Army of Monk
Sometimes it’s the case that monks form an army and fight. This has happened periodically on the Korean peninsula, over the course of the last six centuries, as Buddhist monks emerged as soldiers, fighting invaders from nearby kingdoms or foreign aggressors from China and Japan. “An army of monks may seem strange to you,” notes one of the Masters at Golgulsa Temple, the world headquarters of Sunmudo, a Zen martial art once used in combat. “But we had to protect our families. We had to protect our people.” They risked, he goes on to explain over cups of green tea, death and rebirth into the most hellish realms of the Buddhist cosmology, the places one goes when one kills another human being, so that their people might live in this world—the realm of life, breath, and cyclic, perpetual suffering.
“Gol” means skull, “gul” means cave, “sa” means temple. Golgulsa is the only cave temple in South Korea: its structures, residencies, training center, and twelve rock caves are embedded in the mountain ranges on the southeastern coast of the peninsula, four hours from the beautiful frenzy of Seoul and thirty minutes from the sea. Fifteen-hundred years ago, this landscape looked like the sunken eye-sockets of a giant, land-bound skull to its original architects, monks from India who chiseled and constructed their spiritual homes in the hollows. Along with their sanctuaries, they carved a four-meter-tall image of the Tathagata Buddha on the east-facing side of a limestone cliff. According to the Golgulsa literature, if you climb the 108 steps to face the stone Buddha, whose name, roughly, means both “the one who has gone” and “the one who has come,” then you have finally arrived to face yourself.

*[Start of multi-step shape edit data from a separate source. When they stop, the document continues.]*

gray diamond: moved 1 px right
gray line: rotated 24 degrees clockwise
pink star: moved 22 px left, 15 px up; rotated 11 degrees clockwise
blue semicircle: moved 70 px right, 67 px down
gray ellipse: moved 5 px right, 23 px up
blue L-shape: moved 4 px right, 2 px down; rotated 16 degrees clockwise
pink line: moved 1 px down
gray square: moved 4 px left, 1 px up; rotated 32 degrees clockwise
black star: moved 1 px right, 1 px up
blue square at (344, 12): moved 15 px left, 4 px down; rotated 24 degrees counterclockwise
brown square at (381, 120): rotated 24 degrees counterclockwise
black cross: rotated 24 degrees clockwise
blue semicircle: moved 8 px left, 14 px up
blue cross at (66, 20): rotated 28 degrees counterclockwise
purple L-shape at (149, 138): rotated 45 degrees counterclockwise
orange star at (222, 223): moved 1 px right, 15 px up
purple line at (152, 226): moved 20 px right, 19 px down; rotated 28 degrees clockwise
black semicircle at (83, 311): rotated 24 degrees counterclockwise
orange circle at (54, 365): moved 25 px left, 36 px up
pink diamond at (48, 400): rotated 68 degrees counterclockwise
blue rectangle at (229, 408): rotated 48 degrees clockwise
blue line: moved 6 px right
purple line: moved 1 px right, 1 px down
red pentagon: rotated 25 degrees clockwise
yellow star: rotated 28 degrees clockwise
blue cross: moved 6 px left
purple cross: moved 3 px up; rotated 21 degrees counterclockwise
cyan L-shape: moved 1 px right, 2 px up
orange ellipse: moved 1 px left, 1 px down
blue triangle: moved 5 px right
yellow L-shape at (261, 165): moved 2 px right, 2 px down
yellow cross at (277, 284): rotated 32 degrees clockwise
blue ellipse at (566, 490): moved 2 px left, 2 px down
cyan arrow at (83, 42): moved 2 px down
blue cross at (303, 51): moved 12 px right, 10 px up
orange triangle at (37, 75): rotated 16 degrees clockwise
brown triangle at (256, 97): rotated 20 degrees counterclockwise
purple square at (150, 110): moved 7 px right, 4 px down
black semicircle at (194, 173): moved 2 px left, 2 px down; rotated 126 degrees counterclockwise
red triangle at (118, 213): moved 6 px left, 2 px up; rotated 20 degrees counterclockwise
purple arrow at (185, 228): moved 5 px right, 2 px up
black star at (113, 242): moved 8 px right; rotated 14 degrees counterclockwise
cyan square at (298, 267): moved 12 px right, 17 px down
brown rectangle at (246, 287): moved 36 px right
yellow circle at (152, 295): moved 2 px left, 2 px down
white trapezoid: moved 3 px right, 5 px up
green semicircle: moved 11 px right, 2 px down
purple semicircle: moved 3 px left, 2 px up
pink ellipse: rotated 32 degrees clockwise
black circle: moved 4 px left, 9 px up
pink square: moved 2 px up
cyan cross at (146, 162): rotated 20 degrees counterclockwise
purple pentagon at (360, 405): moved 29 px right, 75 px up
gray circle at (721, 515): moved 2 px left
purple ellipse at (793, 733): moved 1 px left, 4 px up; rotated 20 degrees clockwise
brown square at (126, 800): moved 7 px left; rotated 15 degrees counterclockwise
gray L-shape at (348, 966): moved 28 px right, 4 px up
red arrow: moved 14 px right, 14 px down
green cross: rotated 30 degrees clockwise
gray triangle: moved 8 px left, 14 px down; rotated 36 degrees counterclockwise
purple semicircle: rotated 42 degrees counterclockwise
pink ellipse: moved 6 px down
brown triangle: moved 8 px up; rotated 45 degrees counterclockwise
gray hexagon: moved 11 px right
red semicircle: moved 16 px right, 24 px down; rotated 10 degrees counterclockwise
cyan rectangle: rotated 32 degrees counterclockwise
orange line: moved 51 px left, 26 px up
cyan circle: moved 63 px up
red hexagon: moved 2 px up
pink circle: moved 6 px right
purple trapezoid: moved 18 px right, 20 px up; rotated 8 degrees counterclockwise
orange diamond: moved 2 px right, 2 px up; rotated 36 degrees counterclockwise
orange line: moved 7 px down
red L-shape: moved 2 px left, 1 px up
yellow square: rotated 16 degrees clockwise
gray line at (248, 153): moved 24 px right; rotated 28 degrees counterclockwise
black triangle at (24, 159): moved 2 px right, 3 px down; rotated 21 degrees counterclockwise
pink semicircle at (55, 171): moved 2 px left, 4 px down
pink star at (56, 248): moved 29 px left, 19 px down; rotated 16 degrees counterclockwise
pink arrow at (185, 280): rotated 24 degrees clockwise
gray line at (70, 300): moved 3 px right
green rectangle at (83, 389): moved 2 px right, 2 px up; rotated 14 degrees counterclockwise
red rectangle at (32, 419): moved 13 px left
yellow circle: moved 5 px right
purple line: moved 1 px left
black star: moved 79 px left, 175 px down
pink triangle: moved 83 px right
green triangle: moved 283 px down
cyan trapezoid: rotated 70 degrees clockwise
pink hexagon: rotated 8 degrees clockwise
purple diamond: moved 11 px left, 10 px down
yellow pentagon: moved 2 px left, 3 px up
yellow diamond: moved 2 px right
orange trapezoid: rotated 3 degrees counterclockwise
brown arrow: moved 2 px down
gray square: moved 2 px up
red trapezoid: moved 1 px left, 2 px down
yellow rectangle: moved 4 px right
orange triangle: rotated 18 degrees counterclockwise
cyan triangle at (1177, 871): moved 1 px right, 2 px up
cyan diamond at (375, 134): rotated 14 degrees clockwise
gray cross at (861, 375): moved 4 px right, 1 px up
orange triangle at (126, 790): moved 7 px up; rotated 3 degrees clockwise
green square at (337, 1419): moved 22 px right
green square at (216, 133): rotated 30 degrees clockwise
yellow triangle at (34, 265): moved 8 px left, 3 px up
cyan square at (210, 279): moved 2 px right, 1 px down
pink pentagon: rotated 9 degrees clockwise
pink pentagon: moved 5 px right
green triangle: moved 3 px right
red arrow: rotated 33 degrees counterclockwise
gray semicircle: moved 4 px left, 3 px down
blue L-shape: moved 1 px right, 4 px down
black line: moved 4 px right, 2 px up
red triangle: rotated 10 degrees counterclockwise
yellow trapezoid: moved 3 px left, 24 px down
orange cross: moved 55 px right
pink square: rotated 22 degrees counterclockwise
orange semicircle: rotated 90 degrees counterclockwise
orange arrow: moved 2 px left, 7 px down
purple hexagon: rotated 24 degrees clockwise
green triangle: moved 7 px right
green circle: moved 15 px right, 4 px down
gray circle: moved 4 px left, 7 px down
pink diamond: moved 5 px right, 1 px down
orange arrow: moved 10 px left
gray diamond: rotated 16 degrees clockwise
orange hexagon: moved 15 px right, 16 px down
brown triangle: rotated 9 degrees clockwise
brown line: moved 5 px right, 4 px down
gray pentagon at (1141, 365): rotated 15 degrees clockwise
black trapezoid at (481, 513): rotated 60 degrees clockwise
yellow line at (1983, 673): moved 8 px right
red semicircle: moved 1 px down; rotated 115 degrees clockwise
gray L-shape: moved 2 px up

To some degree, this is why I’ve flown five thousand miles from my home in California: to get closer to a handful of intertwining histories—to face those histories and, in the process face some un-summoned aspect of myself. Many Buddhists, Zen practitioners especially, would consider this a contradiction in terms: there is no concrete “self” to face. Believing in an everlasting “I” subverts one’s ability to commit to the indeterminate flux and flow of the present moment. It’s the task of the meditating body to focus the breath, clarify the mind, and slice through the fog of this harmful delusion—though it may take no less than a lifetime to do so. What is it, then, that fuels the quest of the seeking spirit and what, within, is asking the questions? What do I believe I’ll achieve by breaking from my mostly-secular life-patterns and immersing myself in meditation and martial arts in the cold mountain air? What is it about the fighting, silent, warrior-monk that draws me closer?
* * *
Sometimes it’s the case that the mind offers up an army of vibrant, disturbing images and one finds oneself in the strangest of fights. This had been happening to me over the course of the past six months, as buried memories and unearthed family narratives began to enter into my consciousness—shadowy, speechless ghosts. In the opening days of the brutal Japanese occupation of Korea, which lasted from 1910 until World War II, my mother’s grandfather cut his losses and immigrated, alone, to America. Over time, he became a lay-leader in the Korean Presbyterian church in the Central Valley of California; my mother herself would become a devout Christian believer. As children, my sister and I were well acquainted with the rituals performed for The One Whose Death Was Our Salvation. My father’s family, on the other hand, is from Japan. His grandmother was a “picture bride” who sailed to America at the turn of the 20th century carrying a photograph of her future husband—a photograph that turned out to be a lie. Most of my father’s family is Buddhist; when my great-grandmother died nearly 80 years after her arrival, my sister and I were initiated into the world of Buddhist ritual. We honored her by attending successive memorial services: seven days after her death, forty-nine days, one year, and so on. The long days of childhood were marked by a solemn, smoke-filled tending: waiting in lines to approach the altar, pinching ashes from burnings, and placing them into the iron mouth of a crouching monster with lidless eyes.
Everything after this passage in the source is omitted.